Veille et droits d’auteur : pourquoi faire simple…

Dans l’article Une #veille efficace à 360° publié sur son blog, le « fournisseur de solutions de communication s’appuyant sur la signature mail de vos collaborateurs » Tikimee-Signaturecard se fait l’écho de la conférence Une veille efficace à 360° organisée par le prestataire de services de veille et de gestion de contenus Cedrom SNI. L’auteur du billet propose un résumé circonstancié des propos et des échanges, ce qui constitue une nouvelle occasion bienvenue de diffuser et vulgariser certains des principes de la veille.

Capture d'écran du blog tikimee-signaturecard

Capture d’écran du blog tikimee-signaturecard

Une coquille, ou tout du moins une approximation, s’est toutefois glissée dans son propos :

Bien que la veille soit importante pour surveiller son environnement, c’est une activité juridiquement risquée dans laquelle il faut prendre ses précautions :

  • On ne peut pas copier coller des contenus sans autorisation
  • Les posts sur les blogs et forums sont protégés
  • Même les données qui ne sont pas forcément protégées par le droit d’auteur peuvent l’être par d’autres moyens : par la propriété intellectuelle sur les bases de données et leurs structures, par les CGU (Conditions Générales d’Utilisation) ou par les données personnelles.
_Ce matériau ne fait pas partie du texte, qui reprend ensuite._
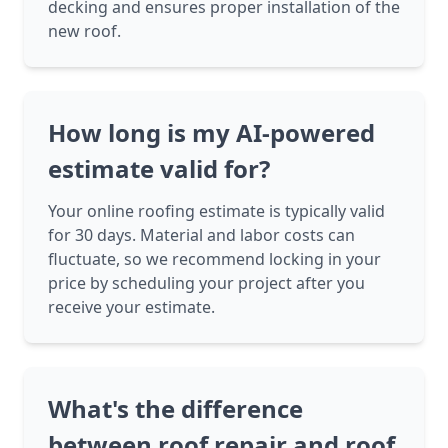
decking and ensures proper installation of the
new roof.
How long is my AI-powered
estimate valid for?
Your online roofing estimate is typically valid
for 30 days. Material and labor costs can
fluctuate, so we recommend locking in your
price by scheduling your project after you
receive your estimate.
What's the difference
between roof repair and roof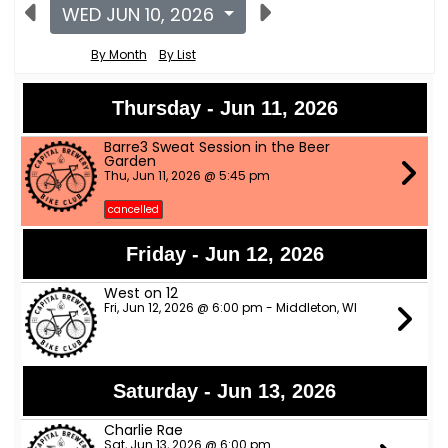
WED JUN 10, 2026
By Month
By List
Thursday - Jun 11, 2026
Barre3 Sweat Session in the Beer
Garden
Thu, Jun 11, 2026 @ 5:45 pm
cancelled
Friday - Jun 12, 2026
West on 12
Fri, Jun 12, 2026 @ 6:00 pm - Middleton, WI
Saturday - Jun 13, 2026
Charlie Rae
Sat, Jun 13, 2026 @ 6:00 pm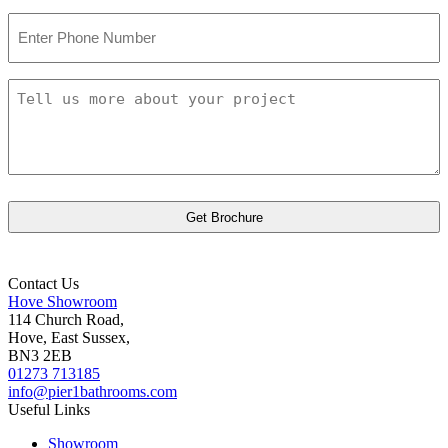
Phone
Number
Tell
us
more
about
your
project
Contact Us
Hove Showroom
114 Church Road,
Hove, East Sussex,
BN3 2EB
01273 713185
info@pier1bathrooms.com
Useful Links
Showroom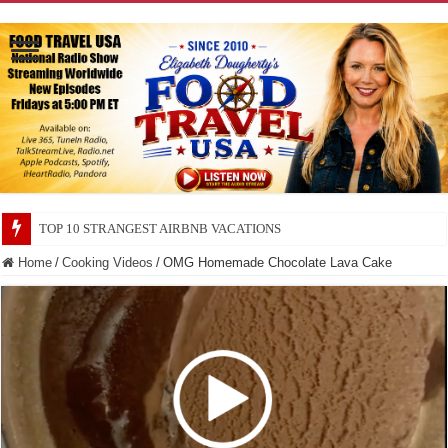
TOP 10 SECRETS ABOUT STORE BRANDS
Home
/
Cooking Videos
/
OMG Homemade Chocolate Lava Cake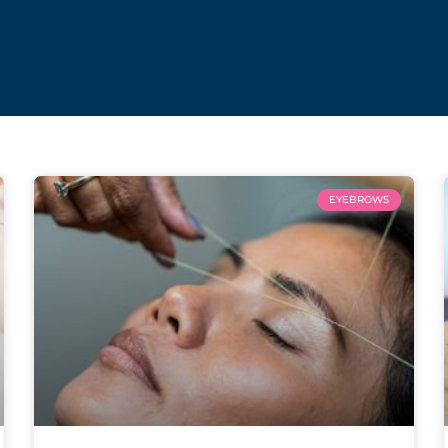
EYEBROWS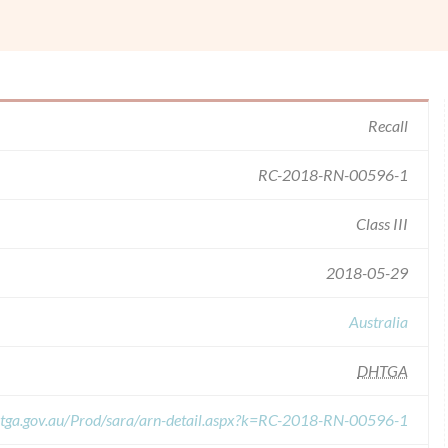
Recall
RC-2018-RN-00596-1
Class III
2018-05-29
Australia
DHTGA
s.tga.gov.au/Prod/sara/arn-detail.aspx?k=RC-2018-RN-00596-1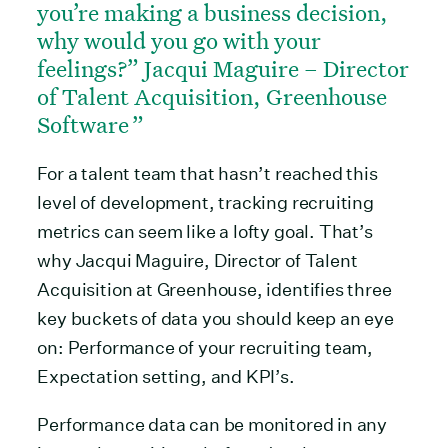
you’re making a business decision,
why would you go with your
feelings?” Jacqui Maguire – Director
of Talent Acquisition, Greenhouse
Software
For a talent team that hasn’t reached this
level of development, tracking recruiting
metrics can seem like a lofty goal. That’s
why Jacqui Maguire, Director of Talent
Acquisition at Greenhouse, identifies three
key buckets of data you should keep an eye
on: Performance of your recruiting team,
Expectation setting, and KPI’s.
Performance data can be monitored in any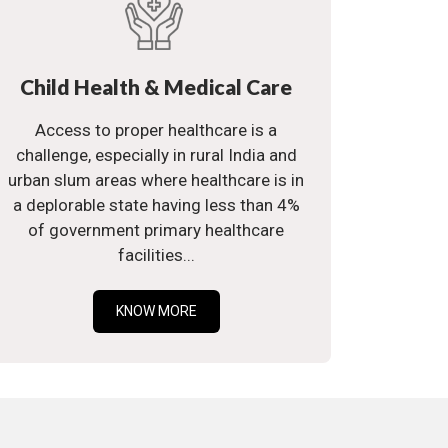
Child Health & Medical Care
Access to proper healthcare is a
challenge, especially in rural India and
urban slum areas where healthcare is in
a deplorable state having less than 4%
of government primary healthcare
facilities...
KNOW MORE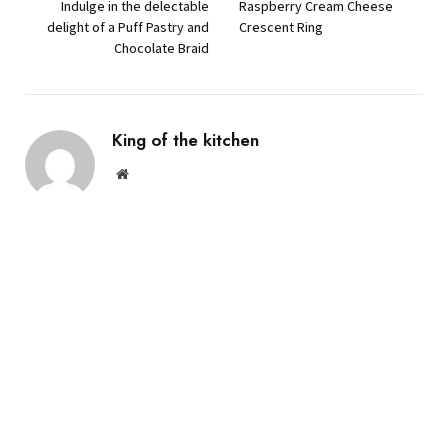
Indulge in the delectable
Raspberry Cream Cheese
delight of a Puff Pastry and
Crescent Ring
Chocolate Braid
King of the kitchen
Website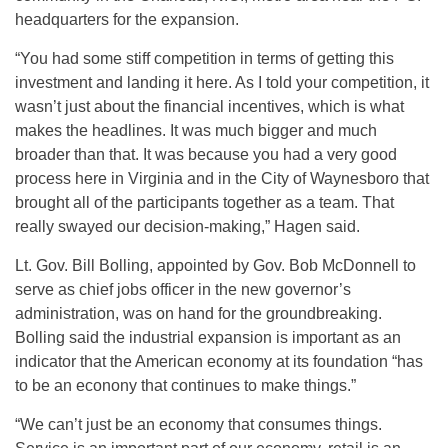
headquarters for the expansion.
“You had some stiff competition in terms of getting this
investment and landing it here. As I told your competition, it
wasn’t just about the financial incentives, which is what
makes the headlines. It was much bigger and much
broader than that. It was because you had a very good
process here in Virginia and in the City of Waynesboro that
brought all of the participants together as a team. That
really swayed our decision-making,” Hagen said.
Lt. Gov. Bill Bolling, appointed by Gov. Bob McDonnell to
serve as chief jobs officer in the new governor’s
administration, was on hand for the groundbreaking.
Bolling said the industrial expansion is important as an
indicator that the American economy at its foundation “has
to be an econony that continues to make things.”
“We can’t just be an economy that consumes things.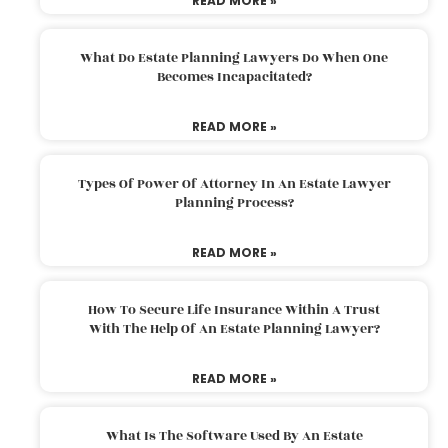
READ MORE »
What Do Estate Planning Lawyers Do When One
Becomes Incapacitated?
READ MORE »
Types Of Power Of Attorney In An Estate Lawyer
Planning Process?
READ MORE »
How To Secure Life Insurance Within A Trust
With The Help Of An Estate Planning Lawyer?
READ MORE »
What Is The Software Used By An Estate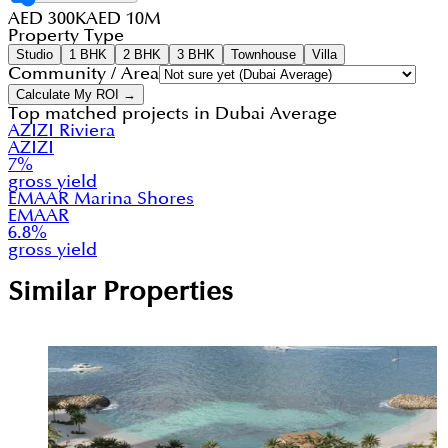
AED 300K
AED 10M
Property Type
Studio
1 BHK
2 BHK
3 BHK
Townhouse
Villa
Community / Area
Calculate My ROI →
Top matched projects in
Dubai Average
AZIZI Riviera
AZIZI
7
%
gross yield
EMAAR Marina Shores
EMAAR
6.8
%
gross yield
Similar Properties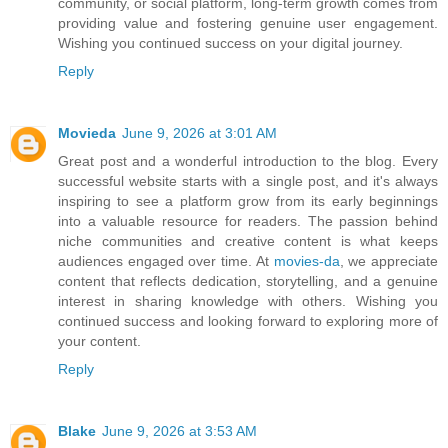
community, or social platform, long-term growth comes from
providing value and fostering genuine user engagement.
Wishing you continued success on your digital journey.
Reply
Movieda
June 9, 2026 at 3:01 AM
Great post and a wonderful introduction to the blog. Every
successful website starts with a single post, and it's always
inspiring to see a platform grow from its early beginnings
into a valuable resource for readers. The passion behind
niche communities and creative content is what keeps
audiences engaged over time. At
movies-da
, we appreciate
content that reflects dedication, storytelling, and a genuine
interest in sharing knowledge with others. Wishing you
continued success and looking forward to exploring more of
your content.
Reply
Blake
June 9, 2026 at 3:53 AM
Le droit d’auteur : quoi ? quand ? comment ?

Le droit d’auteur s’applique effectivement par défaut à toutes les créations de l’esprit diffusées, à titre gratuit ou non, sur Internet ou tout autre support. Les articles d’informations collectées sur Internet sont donc également couverts. Ce droit d’auteur empêche quiconque de se les approprier, de les diffuser ou de les modifier sans autorisation de leurs propriétaires légitimes (sauf certaines licences CC). Il n’interdit absolument pas de collecter et d’archiver les créations d’un tiers. Ainsi, pour une veille destinée à alimenter un fond documentaire à usage interne, c’est à dire dans la majorité des cas, le droit d’auteur ne pose aucun problème.
Par ailleurs, le droit d’auteur couvre la forme d’une information, et non son fond : il est interdit de copier-coller un article et de le s’approprier en le diffusant en son nom. Mais il est, bien évidemment, tout à fait autorisé de commenter, citer, réécrire une information, faute de quoi aucun réseau social n’existerait à l’heure actuelle.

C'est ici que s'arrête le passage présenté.